Karapan Sapi adalah lomba balap sapi. Tradisi ini merupakan ciri masyarakat Madhurian.
Budaya khas Madorian ini berlangsung setiap tahun pada bulan Agustus atau September. Mereka kemudian akan diperebutkan lagi untuk final pada akhir September atau Oktober.
Biasanya final digelar di kota bekas kediamannya, Bamkasan, untuk memperebutkan penghargaan bergilir Presiden yang kini disulap menjadi Piala Gubernur.

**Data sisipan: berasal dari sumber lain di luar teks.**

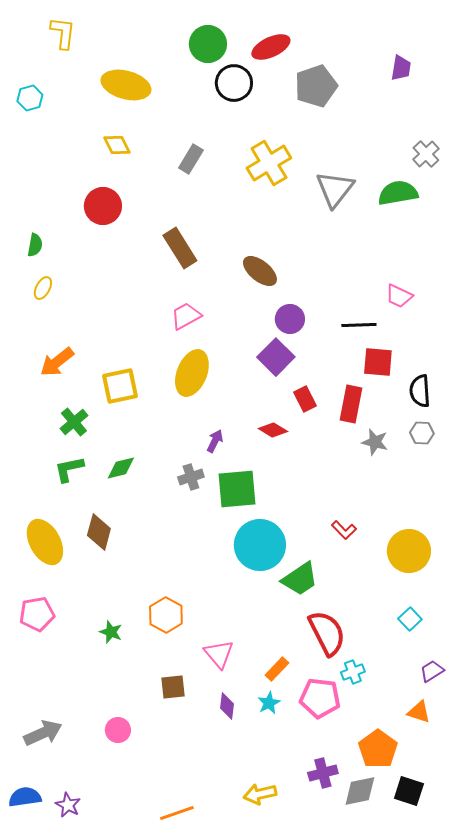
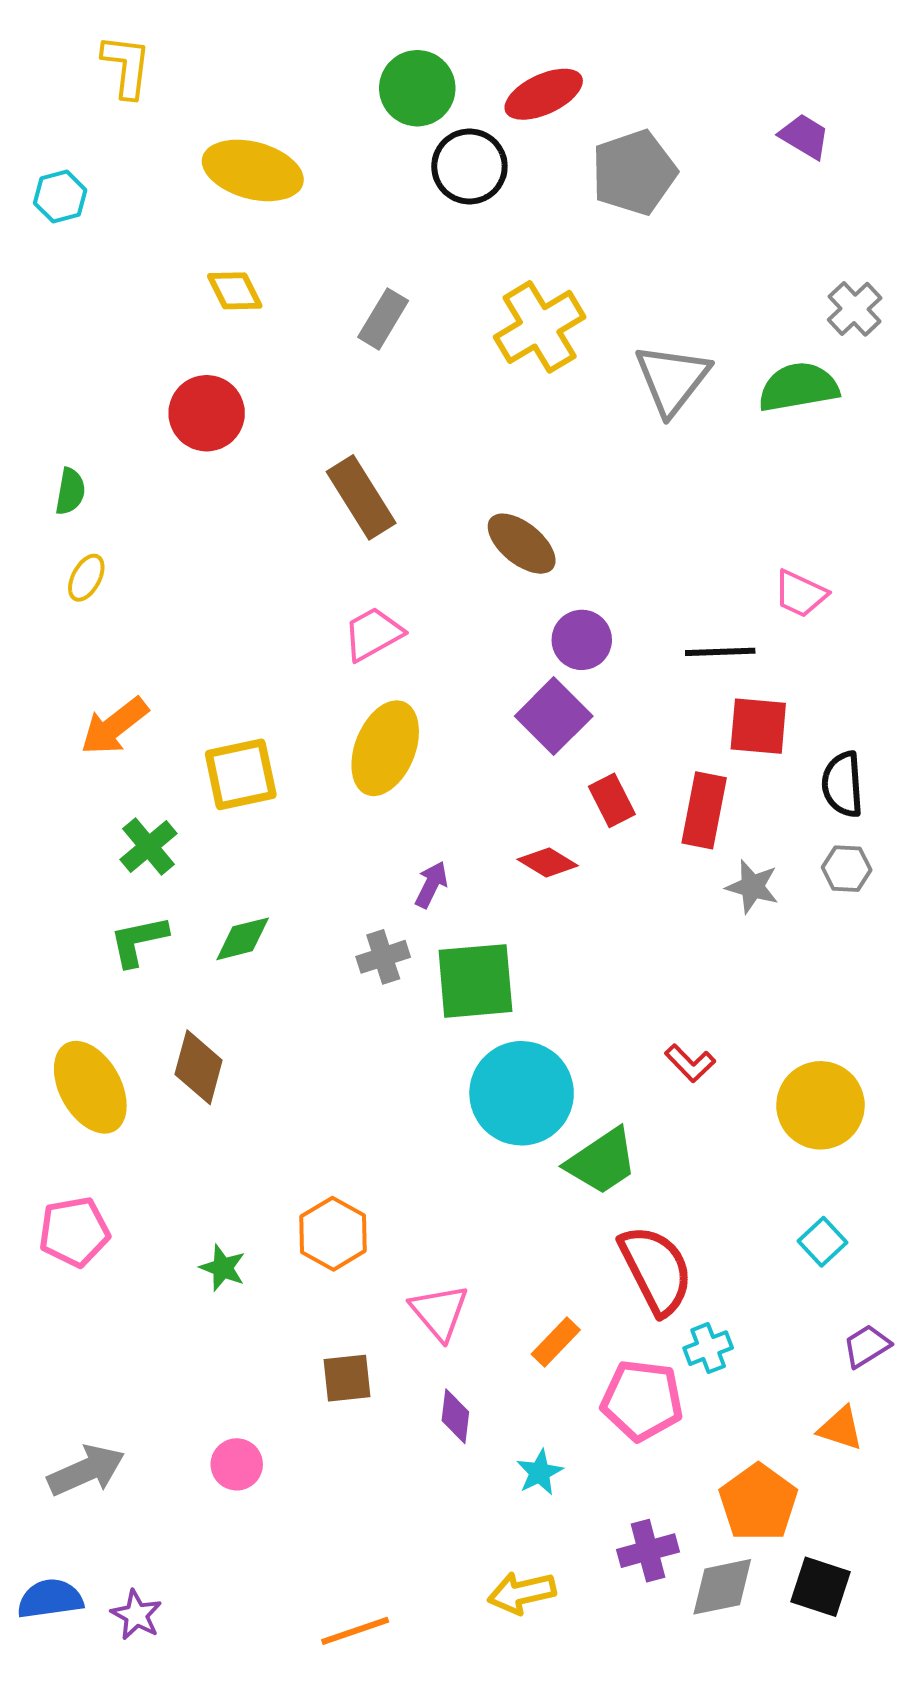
purple trapezoid: (401, 68) -> (804, 136), turned -68
cyan star: (269, 703) -> (540, 1472), moved

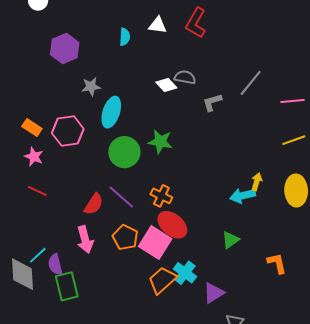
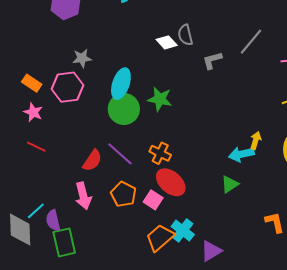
gray semicircle: (185, 77) -> (185, 35), turned -115
gray star: (91, 87) -> (82, 58), moved
cyan ellipse: (111, 112) -> (121, 84), moved
green triangle: (230, 240) -> (230, 184), moved
pink square: (155, 243) -> (153, 200), size x0.6

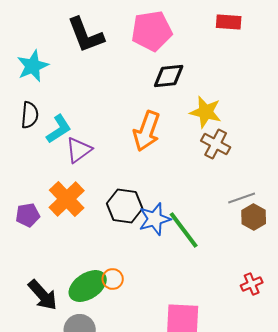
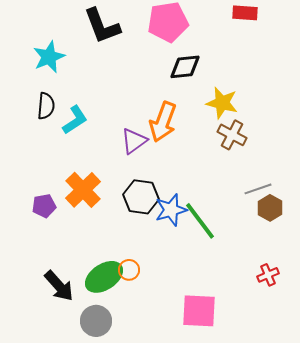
purple triangle: (79, 150) -> (134, 141), moved

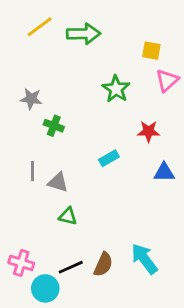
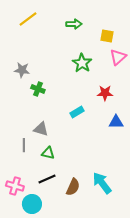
green arrow: (83, 34) -> (74, 24), moved, size x0.7
gray line: (33, 171) -> (24, 145), moved
black line: (71, 267) -> (47, 179), moved

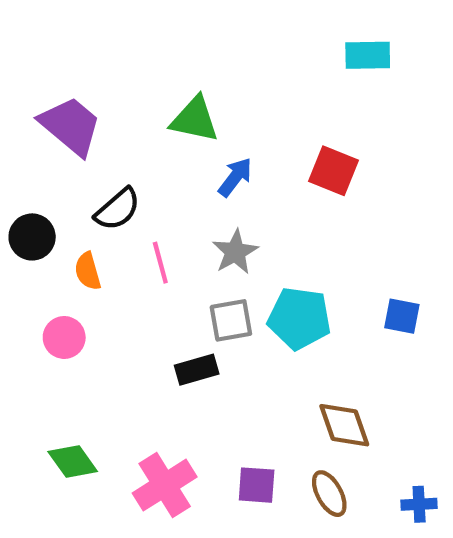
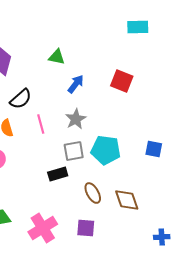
green triangle: (195, 119) -> (57, 57), size x0.7
brown ellipse: (329, 494) -> (93, 193), moved

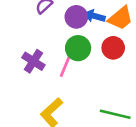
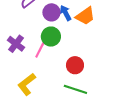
blue arrow: (95, 16) -> (66, 13), turned 42
red circle: (113, 48) -> (75, 65), moved

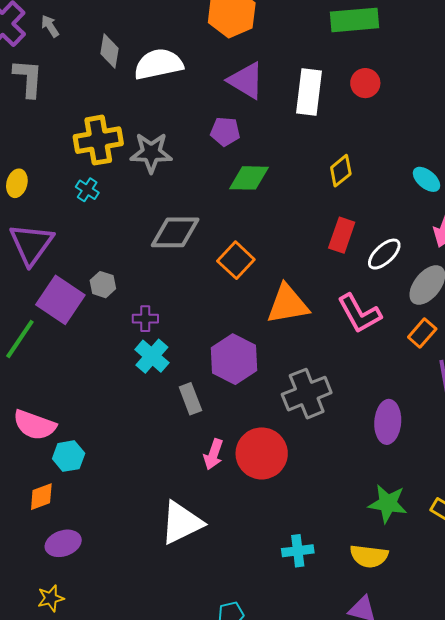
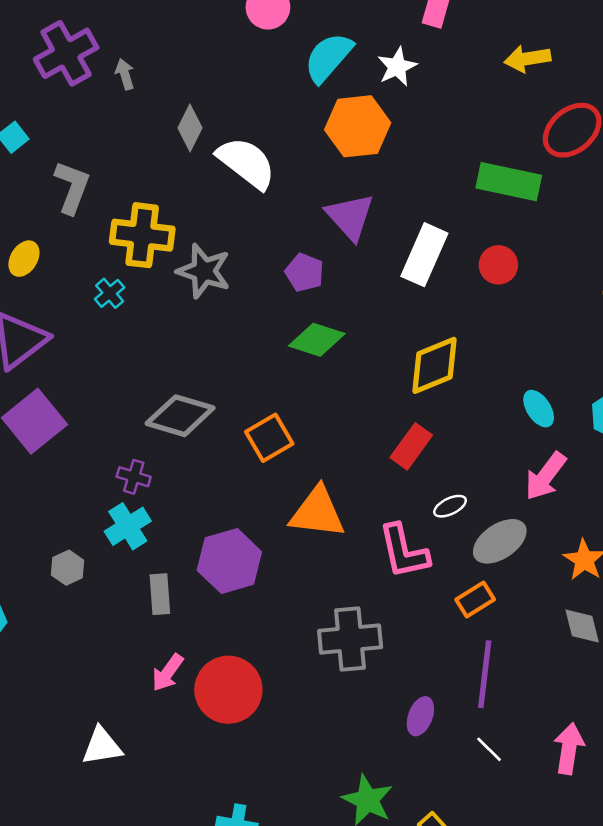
white semicircle: (158, 64) -> (246, 163), turned 33
gray L-shape: (28, 78) -> (72, 187), moved
yellow diamond: (341, 171) -> (435, 365), size x1.5
gray diamond: (175, 232) -> (180, 416), moved
white ellipse: (384, 254) -> (450, 506), moved, size x0.7
gray hexagon: (103, 285) -> (68, 568), moved
gray cross: (307, 394) -> (350, 639), moved
purple ellipse: (388, 422) -> (420, 716), moved, size x0.7
white triangle: (182, 523) -> (102, 746), size x0.7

Karapan Sapi merupakan salah satu jenis kesenian, olahraga atau permainan tradisional yang rutin dilakukan oleh masyarakat Pulau Madura. Ada dua versi mengenai asal kata Kerapan atau Karapan, dilansir situs Kementerian Pendidikan dan Kebudayaan.
Pertama, istilah Kerapan berasal dari kata Kerap atau Kirap yang berarti meninggalkan dan membebaskan secara bersama-sama atau dalam jumlah besar. Versi kedua, Kerapan, berasal dari kata Arab Kirabah, yang berarti persahabatan.
Dalam perlombaan tersebut, sepasang sapi menarik sejenis gerobak dari kayu tempat penunggangnya berdiri dan mengontrol sepasang sapi tersebut. Pasangan sapi didorong untuk cepat bersaing dengan pasangan lainnya.
Lintasan pacuan kuda biasanya panjangnya sekitar 100 meter dan balapan berlangsung sekitar sepuluh detik hingga satu menit.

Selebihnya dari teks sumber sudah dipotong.